Records to use |
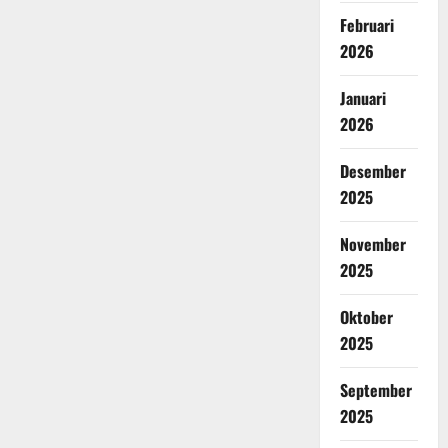
Februari
2026
Januari
2026
Desember
2025
November
2025
Oktober
2025
September
2025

Work instruction | Give back every record above word for word; the pictures have no place in it.

Exercise response |
Februari
2026
Januari
2026
Desember
2025
November
2025
Oktober
2025
September
2025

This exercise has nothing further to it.